Leader: A. Cervin, LU
Participants at LiU: P. Eles, Z. Peng
Participants at LU: K.-E. Årzen

Project description: In the design of embedded control systems it is important to use the limited platform resources (e.g., CPU time, network bandwidth, energy) as efficiently as possible. At the same time, any optimistic assumptions at design time may lead to runtime failures caused by missed deadlines, lost controls, or energy depletion. In previous work, we have developed control and scheduling co-synthesis techniques that enable better performance and higher resource utilization on average, while still guaranteeing the stability of the computing platform and the plant in the worst case. The techniques have relied on off-line optimization, assuming a static system configuration and complete knowledge of relevant system parameters such as execution times and plant models.
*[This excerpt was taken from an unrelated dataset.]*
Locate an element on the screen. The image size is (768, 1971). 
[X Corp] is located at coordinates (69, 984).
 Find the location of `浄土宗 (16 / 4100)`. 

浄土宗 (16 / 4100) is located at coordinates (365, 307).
Shifting our focus from off-line optimization to on-line operation, in this project we aim to develop theory and co-design methodology for robust and secure embedded control systems that should operate efficiently also in the presence of uncertainties or unforeseen events. We will consider robustness towards, among other things, plant perturbations, malicious intrusion, execution-time overruns, and varying network capacity.

Working along two parallel research paths, we will explore both passive and active approaches to achieve robustness.
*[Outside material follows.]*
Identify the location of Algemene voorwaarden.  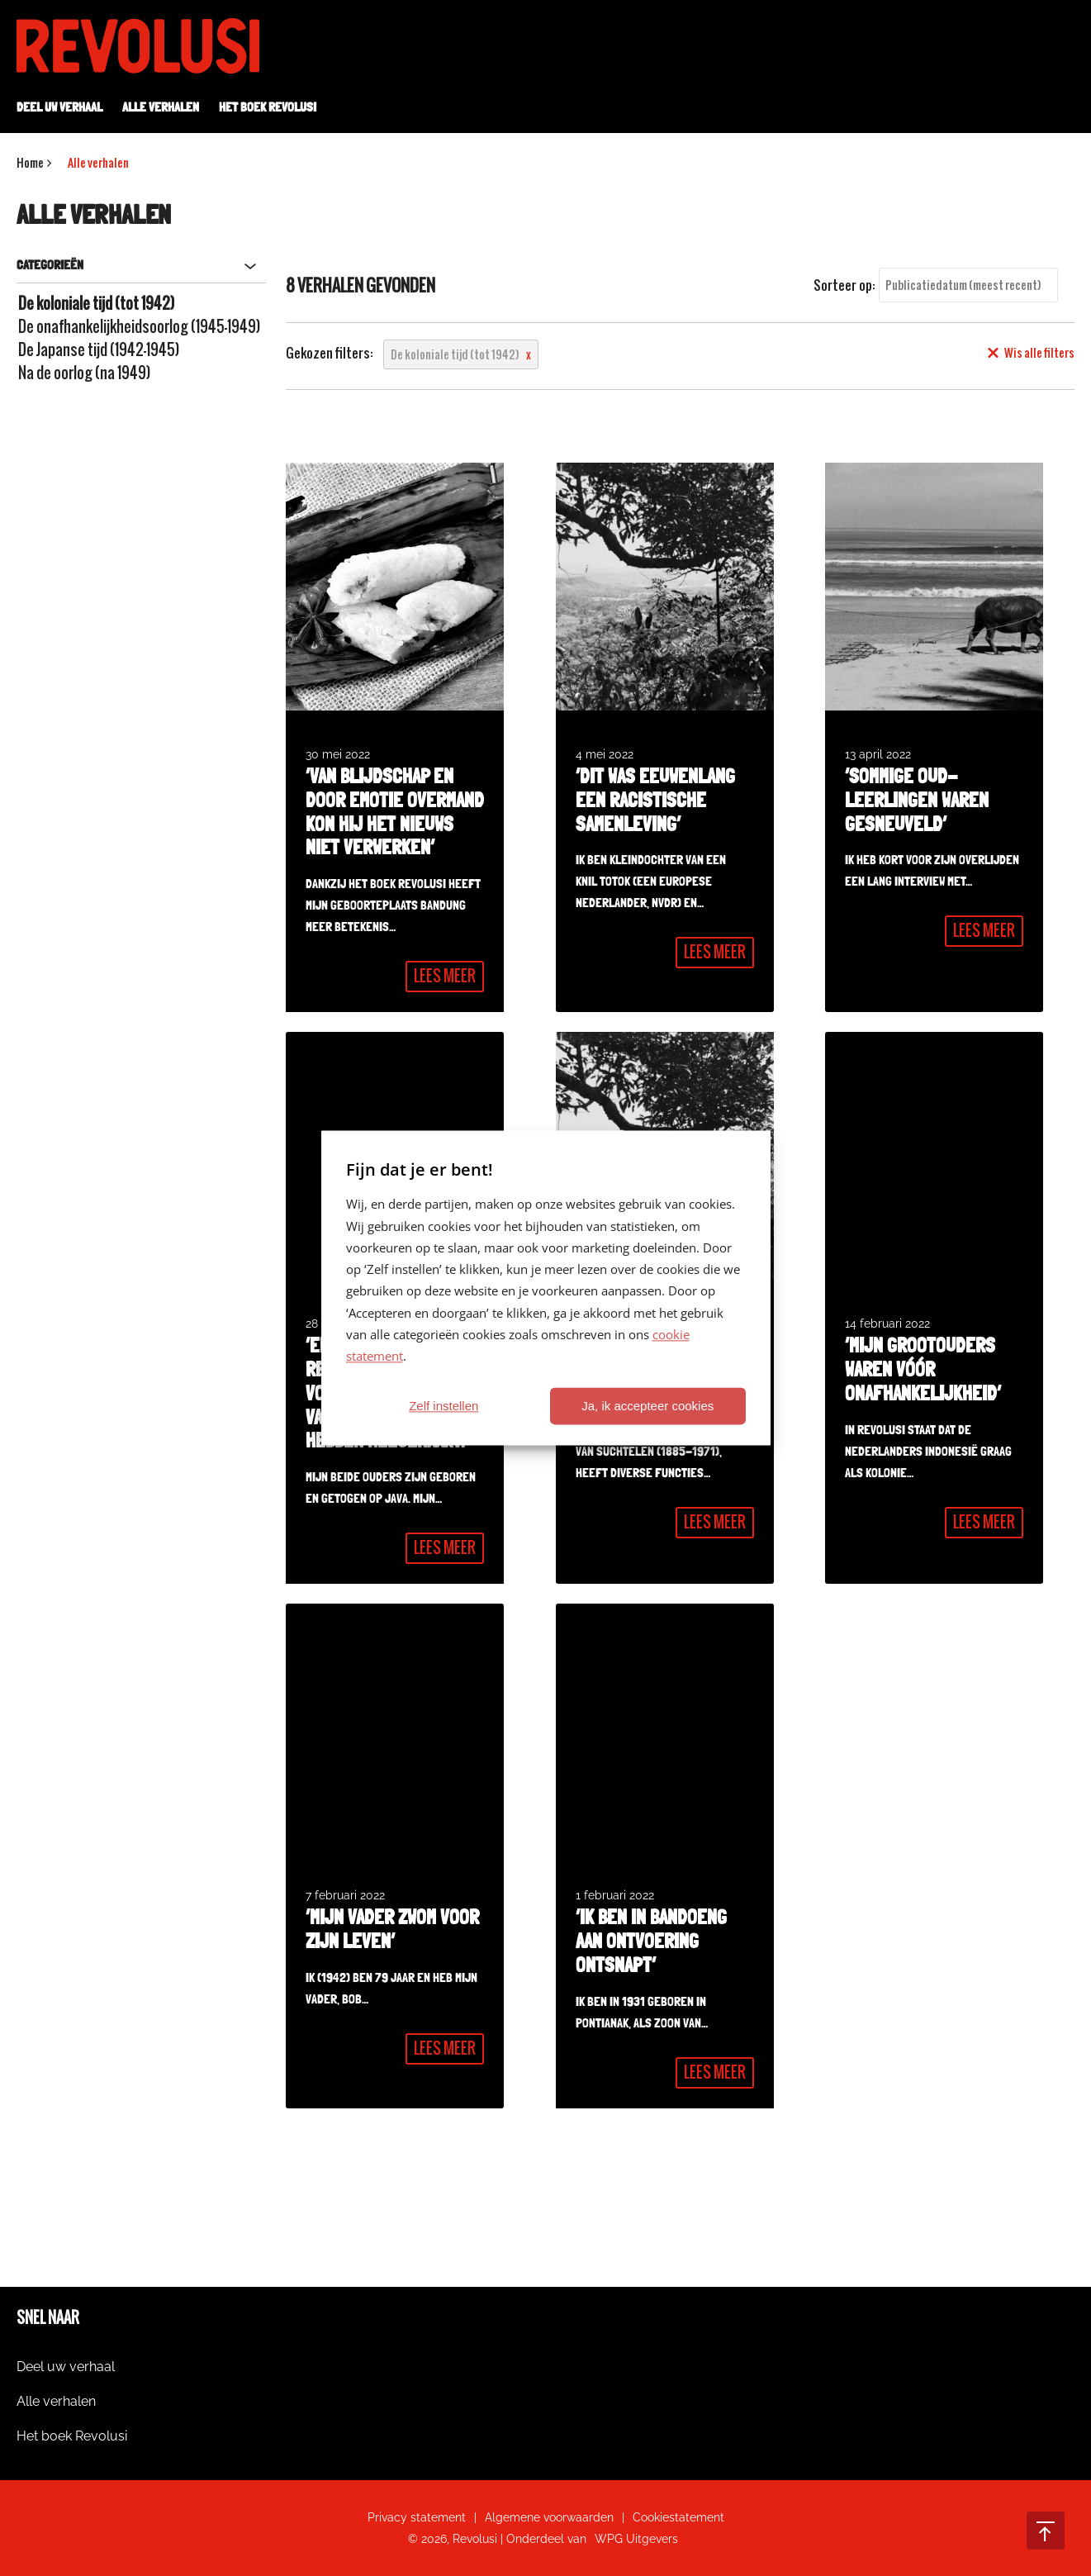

In the passive approach, we aim for techniques that take parametric plant and platform uncertainty into account at
design time, while the run-time system should provide predictable exception handling and provable performance bounds. In the active approach, the run-time system should be able to adapt to new and unexpected conditions via reconfiguration and self-optimization. Here a great research challenge is to devise adaptation schemes that do not consume too much resources in themselves.

One aspect of high interest is intrusion detection for highly resource-constrained control applications. In such a context, solutions have to deliver not only according to the traditional metrics of false-positive and false-negative, but also perform well according to new, specific quality metrics: detection latency, power consumption, processor load, and communication overhead. Since our focus is on control applications, we will leverage the fact that more or less accurate models of the device and of the environment are available. This can be exploited for both behavior-based intrusion detection via anomalies and towards efficient recovery actions. While detecting an attack is essential, we are targeting applications such that proper functionality/stability of the system has to be maintained. This can be achieved by an appropriate combination of off-line robust control design and on-line recovery actions.

In this joint project, Linköping University will provide expertise in embedded systems, security, and design-time
optimization, while Lund University will provide expertise in control systems, robustness analysis, and on-line adaptation.